Before we get to the meat of the column, I would like to touch on a couple of other things. The first one involves my son, Ray. He is the only person I know who has been “buzzed “ by an eagle. He exercises by walking in the Brady’s Bend access area. Last week, an eagle, focused on a fish, flew just several feet over his head.

I would like to focus on a light note with some of the frustrating things which can happen to the typical angler. They have all happened to me. They included slipping on a wet dock, which landed me in the river, discovering too late that your hip boots or waders have a leak, breaking the starter rope on a boat motor, especially when far from the dock and falling into the creek in early trout season when the water is still brutally cold. Last, but by no means least, is launching the boat with the drain plug out.

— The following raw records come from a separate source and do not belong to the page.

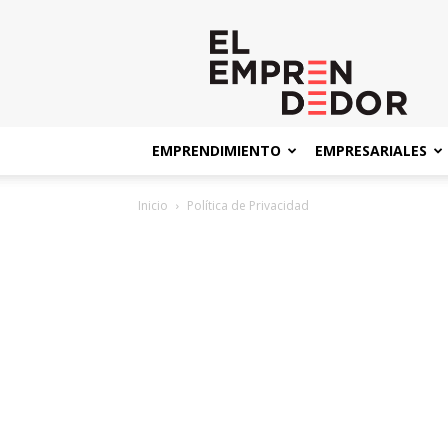
El
Emprendedor
EMPRENDIMIENTO
EMPRESARIALES
Inicio
Política de Privacidad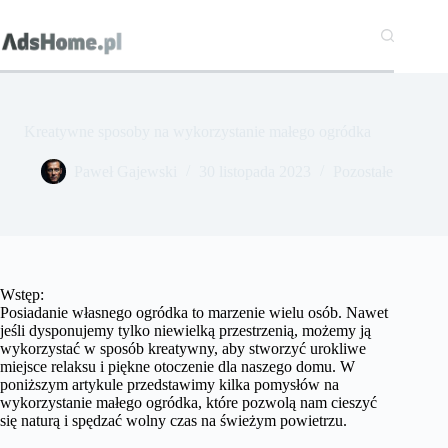
Przejdź
do
treści
Kreatywne sposoby na wykorzystanie małego ogródka
Paweł Gajewski
30 listopada 2023
Pozostałe
Wstęp:
Posiadanie własnego ogródka to marzenie wielu osób. Nawet
jeśli dysponujemy tylko niewielką przestrzenią, możemy ją
wykorzystać w sposób kreatywny, aby stworzyć urokliwe
miejsce relaksu i piękne otoczenie dla naszego domu. W
poniższym artykule przedstawimy kilka pomysłów na
wykorzystanie małego ogródka, które pozwolą nam cieszyć
się naturą i spędzać wolny czas na świeżym powietrzu.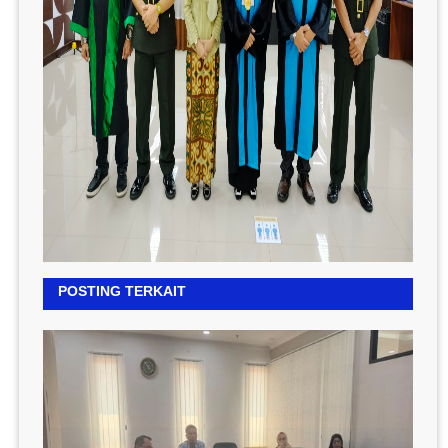
POSTING TERKAIT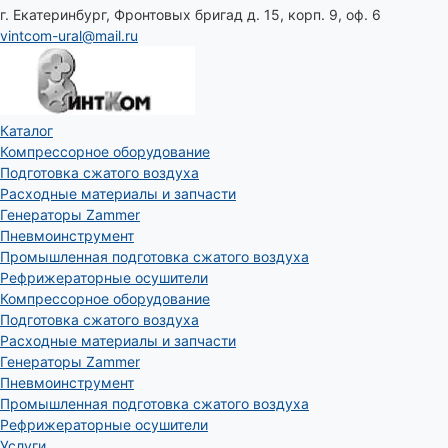
г. Екатеринбург, Фронтовых бригад д. 15, корп. 9, оф. 6
vintcom-ural@mail.ru
Каталог
Компрессорное оборудование
Подготовка сжатого воздуха
Расходные материалы и запчасти
Генераторы Zammer
Пневмоинструмент
Промышленная подготовка сжатого воздуха
Рефрижераторные осушители
Компрессорное оборудование
Подготовка сжатого воздуха
Расходные материалы и запчасти
Генераторы Zammer
Пневмоинструмент
Промышленная подготовка сжатого воздуха
Рефрижераторные осушители
Услуги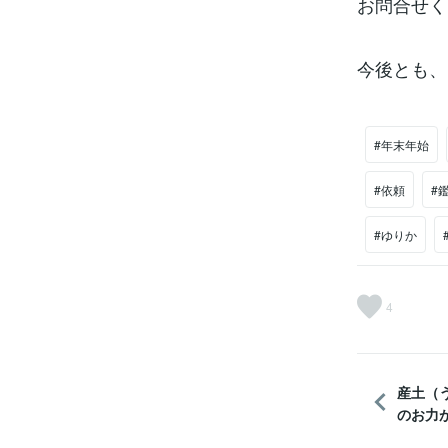
お問合せく
今後とも、
#年末年始
#依頼
#
#ゆりか
4
産土（
のお力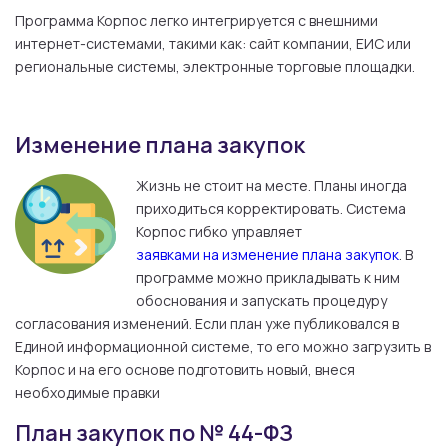
Программа Корпос легко интегрируется с внешними
интернет-системами, такими как: сайт компании, ЕИС или
региональные системы, электронные торговые площадки.
Изменение плана закупок
Жизнь не стоит на месте. Планы иногда
приходиться корректировать. Система
Корпос гибко управляет
заявками на изменение плана закупок
. В
программе можно прикладывать к ним
обоснования и запускать процедуру
согласования изменений. Если план уже публиковался в
Единой информационной системе, то его можно загрузить в
Корпос и на его основе подготовить новый, внеся
необходимые правки
План закупок по № 44-ФЗ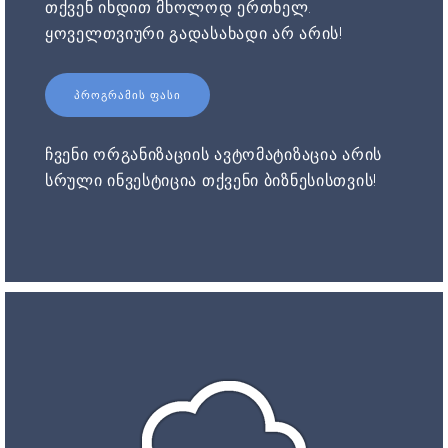
თქვენ იხდით მხოლოდ ერთხელ.
ყოველთვიური გადასახადი არ არის!
ᲞᲠᲝᲒᲠᲐᲛᲘᲡ ᲤᲐᲡᲘ
ჩვენი ორგანიზაციის ავტომატიზაცია არის
სრული ინვესტიცია თქვენი ბიზნესისთვის!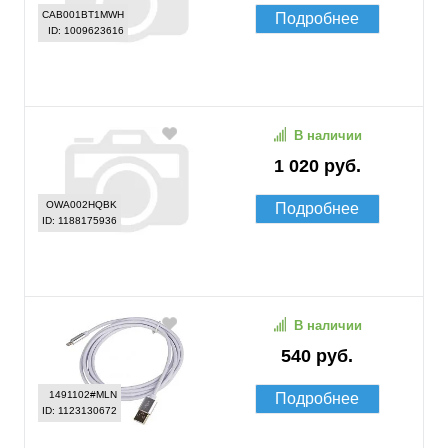
CAB001BT1MWH
Подробнее
ID: 1009623616
В наличии
1 020 руб.
OWA002HQBK
Подробнее
ID: 1188175936
В наличии
540 руб.
1491102#MLN
Подробнее
ID: 1123130672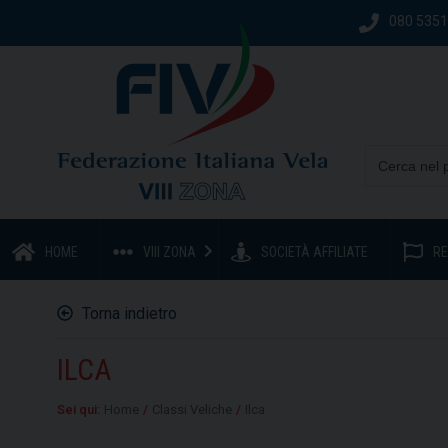
080 535
HOME
VIII ZONA
SOCIETÀ AFFILIATE
RE
Torna indietro
ILCA
Sei qui:
Home
/
Classi Veliche
/
Ilca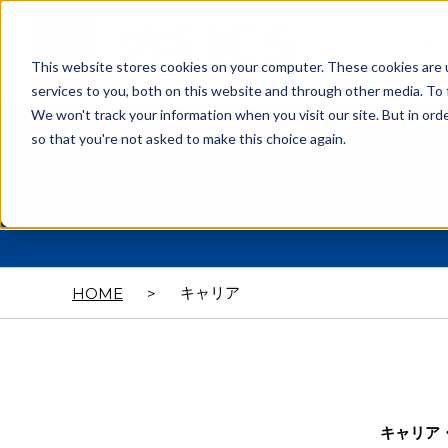
This website stores cookies on your computer. These cookies are 
services to you, both on this website and through other media. To 
We won't track your information when you visit our site. But in orde
so that you're not asked to make this choice again.
キャリア
HOME
>
キャリア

You know, when I was young, I used to sort of chuckle at some of the philosophy of the “old guys.” Now that I am one, I have gained a lot of understanding. I have found that aging can certainly change one’s outlook on things.

As a young man, I hunted with genuine passion. An unsuccessful hunt was cause for genuine distress. Nowadays, I am grateful for still having the ability to get out there and try. There was a time when I would have laughed at such an idea, considering it the ultimate in corny. Not now.

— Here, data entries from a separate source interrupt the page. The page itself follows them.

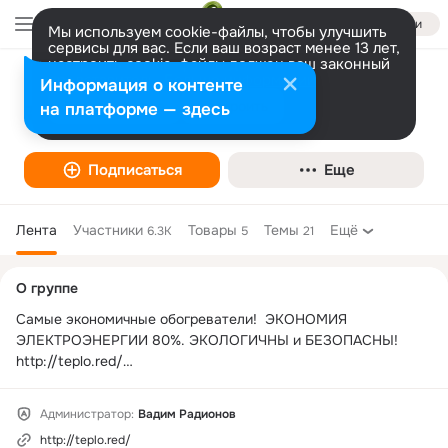
Войти
Мы используем cookie-файлы, чтобы улучшить
сервисы для вас. Если ваш возраст менее 13 лет,
настроить cookie-файлы должен ваш законный
представитель.
Больше информации
Информация о контенте
Кварцевые обогреватели TEXTURE
Разрешить все
Настроить
на платформе — здесь
Подписаться
Еще
Лента
Участники
Товары
Темы
Ещё
6.3K
5
21
Дополнительная
О группе
колонка
Самые экономичные обогреватели!  ЭКОНОМИЯ 
ЭЛЕКТРОЭНЕРГИИ 80%. ЭКОЛОГИЧНЫ и БЕЗОПАСНЫ! 

http://teplo.red/

mail: 
texture52@mail.ru
Администратор:
Вадим Радионов
http://teplo.red/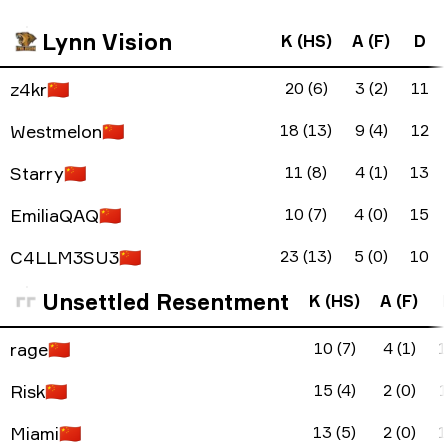
Lynn Vision
K (HS)
A (F)
D
z4kr
🇨🇳
20 (6)
3 (2)
11
Westmelon
🇨🇳
18 (13)
9 (4)
12
Starry
🇨🇳
11 (8)
4 (1)
13
EmiliaQAQ
🇨🇳
10 (7)
4 (0)
15
C4LLM3SU3
🇨🇳
23 (13)
5 (0)
10
Unsettled Resentment
K (HS)
A (F)
rage
🇨🇳
10 (7)
4 (1)
1
Risk
🇨🇳
15 (4)
2 (0)
1
Miami
🇨🇳
13 (5)
2 (0)
1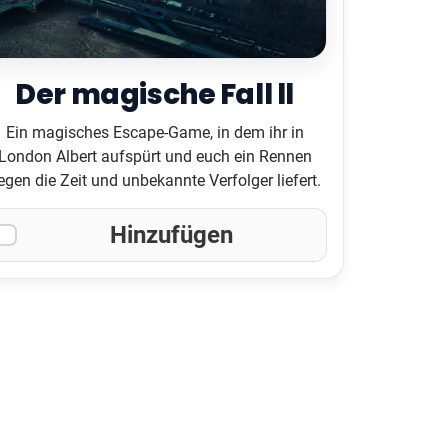
Der magische Fall ll
Ein magisches Escape-Game, in dem ihr in
London Albert aufspürt und euch ein Rennen
egen die Zeit und unbekannte Verfolger liefert.
Hinzufügen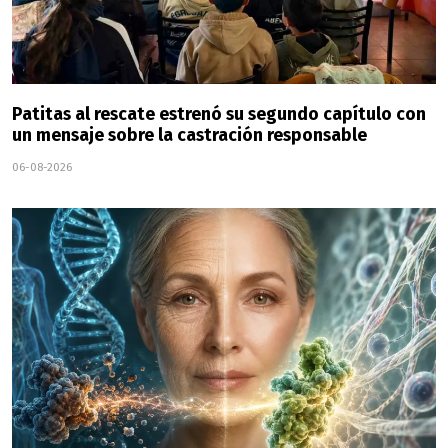
Patitas al rescate estrenó su segundo capítulo con
un mensaje sobre la castración responsable
06-08-2026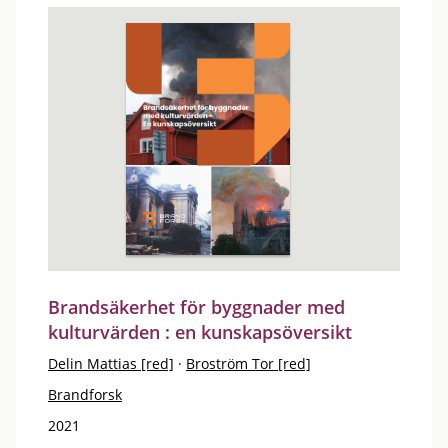
Brandsäkerhet för byggnader med
kulturvärden : en kunskapsöversikt
Delin Mattias [red]
·
Broström Tor [red]
Brandforsk
2021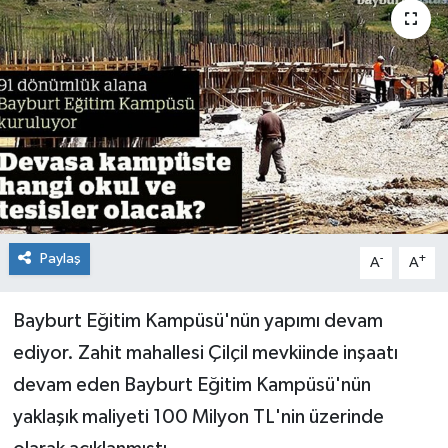
Paylaş
-
+
A
A
Bayburt Eğitim Kampüsü'nün yapımı devam
ediyor. Zahit mahallesi Çilçil mevkiinde inşaatı
devam eden Bayburt Eğitim Kampüsü'nün
yaklaşık maliyeti 100 Milyon TL'nin üzerinde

Nowadays, I don’t hunt anything I don’t plan to eat. I once hunted groundhogs all the time. I couldn’t wait for them to come out in the spring. In fact, I have several rifles geared for that specific purpose. As young men, Old Bub and I would eat the occasional groundhog, as they are genuinely delicious. We did, however, let a lot of them lay where they died. Not anymore. While I still sometimes get a hankering for one on the grill, the thought of cleaning it in the hot weather almost turns my stomach. Now, I just leave them alone.

Don’t get me wrong. I have no quarrel with anyone who wishes to hunt them, and I fully understand why farmers want rid of them. They do tremendous damage to crops, and their holes are a danger to livestock that might step in them.

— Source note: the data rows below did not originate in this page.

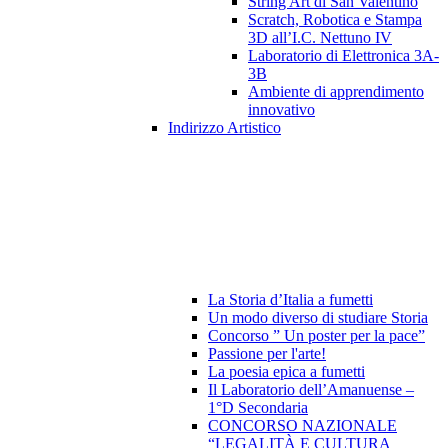
String Art di San Valentino
Scratch, Robotica e Stampa
3D all’I.C. Nettuno IV
Laboratorio di Elettronica 3A-
3B
Ambiente di apprendimento
innovativo
Indirizzo Artistico
La Storia d’Italia a fumetti
Un modo diverso di studiare Storia
Concorso ” Un poster per la pace”
Passione per l'arte!
La poesia epica a fumetti
Il Laboratorio dell’Amanuense –
1°D Secondaria
CONCORSO NAZIONALE
“LEGALITÀ E CULTURA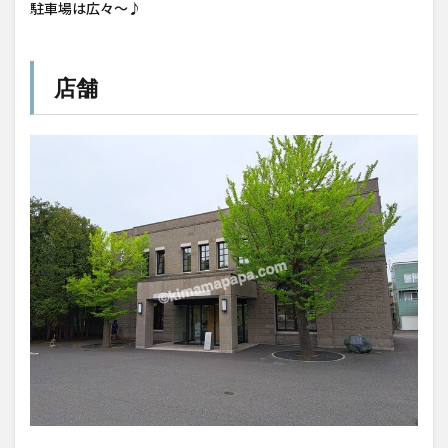
駐車場は広々〜♪
店舗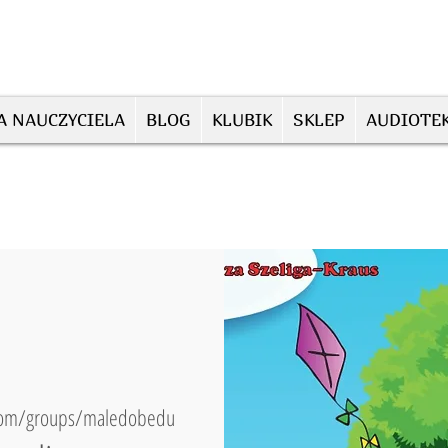
A NAUCZYCIELA
BLOG
KLUBIK
SKLEP
AUDIOTE
com/groups/maledobedu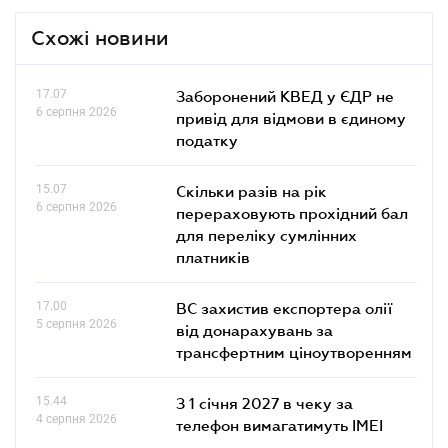
Схожі новини
17.07
Заборонений КВЕД у ЄДР не
6 серпня 2026
привід для відмови в єдиному
податку
15.07
Скільки разів на рік
6 серпня 2026
перераховують прохідний бал
для переліку сумлінних
платників
17.00
ВС захистив експортера олії
5 серпня 2026
від донарахувань за
трансфертним ціноутворенням
15.44
З 1 січня 2027 в чеку за
4 серпня 2026
телефон вимагатимуть IMEI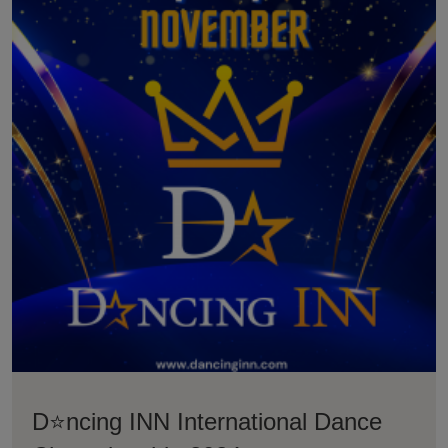
шампионат Dancing INN е част от културния
календар на Министерството на Културата в
Р.България за 2024г с регистрационен номер
94-00-796. Като такава организация, всички
участници притежаващи дипломи от формата,
могат да кандидатстват в проекти , които
обикновенно са към НФК ( Национален Фонд
Култура ) и МК.
D⭐️ncing INN International Dance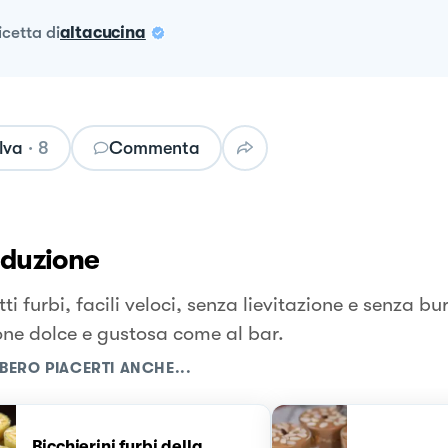
ricetta
di
altacucina
lva
·
8
Commenta
oduzione
tti furbi, facili veloci, senza lievitazione e senza bu
one dolce e gustosa come al bar.
BERO PIACERTI ANCHE...
Bicchierini furbi della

I have mentioned before that I just plain don’t like bear meat. I no longer hunt them, although I did as a young man.

I used to be an avid coon-hunter. While I still occasionally miss the bawl of a Bluetick or Black and Tan on a hot track, I no longer have any desire to kill a raccoon. In fact, I don’t even mind if they come on my porch and eat the cat food.

When it comes to fish, it’s a different story. I love fish, and I have no problem with taking them home and eating them. About the only fish I won’t eat are carp and suckers, although I have read some recipes for suckers which I just might try one of these days. For the time being, though, I simply return carp and suckers to the water unharmed. Some anglers toss them onto the bank to rot but, to me, that seems senseless. Mind you, I am not against catch and release, if that is what you want to do with your catch. In my case, however, legal fish are probably destined to become table fare. Also, I still get kind of upset if I get skunked fishing.

I know that some of you young folks are probably chuckling at all of this. Just wait. Your day is coming .

As I mentioned in a previous column, this is a bad year for ticks. I don’t mean to harp on it, but they are a real danger. They are, of course, active all year, but warmer weather really gets them going. I learned that a plain old possum will eat thousands of ticks each season. On top of that, they are kind of cute, in their own way. Sparrows are big time tick eaters as well.